桐朋女子中学校 (東京都調布市) 学校探検
こころの健康・からだの健康

 現在、学校法人桐朋学園は、本校の属する女子部門,国立市にある男子部門,また後年発足した音楽部門の三部門から成り、それぞれ協力しあいながらも独自の教育展開を行っている。
―御校の沿革について教えて下さい。

昭和15年に山下汽船の山下亀三郎氏の寄付により軍人軍属子弟子女の教育を目指して山水育英会が設立され、仙川に山水高等女子校、国立に山水中学校の設置が認可されたのが始まりです。戦後、東京教育大学(当時の東京文理科大学・東京師範学校)と深い関係をもつ学校として、桐朋女子中学校・高等学校がスタートするのですが、当時の東京文理科大学学長である務台理作先生が理事長・校長を兼任しました。東京高等師範学校の校章が“桐”であったところから“桐”の“朋だち“で”桐朋“と名付けられました。

―教育方針について教えて下さい。

一言で言いますと「こころの健康・からだの健康」をモットーに個性を伸ばし、「人間教育」を目標にしています。

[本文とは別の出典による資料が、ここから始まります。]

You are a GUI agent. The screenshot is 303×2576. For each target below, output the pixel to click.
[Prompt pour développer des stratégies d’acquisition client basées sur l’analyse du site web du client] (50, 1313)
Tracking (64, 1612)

敷地面積30856uの桐朋学園女子部門。ひろびろとした土のグラウンドは都心部の学校には無い一つの贅沢。運動部はハンドボール、ソフトボール、バレー、バスケなどの球技や新体操・剣道・水泳部など13の種類の部活動がある。ほとんどが中高合同の練習だが、ソフト・バレー・バスケの3部は中高別々に活動している。

―ある方がブログで「桐朋女子は日本でも屈指の個性豊かな学校」と言っていたのですが、先生方はどのようにご覧になっていますか。

確かに個性的な生徒が育つと思います。生徒たちは6年間かけて意識的にも無意識的にも“自分”を持った生徒に育ってくれていると思います。生徒たちが個性的ならば教える側も個性的な教師がそろっているので、生徒たちには、担任や学年担当者でなくとも自分のことを何でも知ってくれている先生、何でも相談できる先生を見つけなさいとよく話します。
「心の健康 からだの健康」をモットーとして掲げる。写真は体育祭の様子。体育祭は桐朋女子の年間行事の中でも一大イベント。中学1年から高校3年まで、学年対抗で学年の名誉をかけて熱戦を繰り広げる。2008年は5月21日に行われた。

―古くから帰国生を受け入れていらっしゃいますね。

昭和34年がスタートです。帰国生も特別扱いはせず、他の生徒と同じクラスに入れ、クラスの中にとけ込めるように配慮しています。海外で暮らした帰国生が他の生徒に及ぼす影響は計り知れないものがあります。一方帰国生にとっても、それがことさらに自分を帰国生と意識する必要もなく、それまで培った力を自然に伸ばして行ける環境だと思います。

―教育内容に関して、中高6年間をブロック制にしているとうかがっています。

はい、中学1,2年をAブロック、中学3年と高校1年をBブロック、高校2,3年をCブロックと呼んでいるのですが、そもそもは中学と高校の落差を埋めたいということでスタートしました。Aブロックでは生活目標を「楽しく学校生活を送ること」、教科目標を「基礎・基本を十分に身につける」というところにおいています。Bブロックでは「自分自身の将来を見つめる」ということも目標の一つです。高校1年の終わり頃には高2高3の時間割作りをしなければなりません。どんな時間割を作るかは自分の生き方を決めるということですから、成長して行く自分自身と正面から向きあうことなのです。Cブロックでは大幅な自由選択制が取り入れられていますから、一人ひとりの時間割に沿って授業を受け、悩んだり迷ったりしながらも自分の決めた目標に向かって進んでいきます。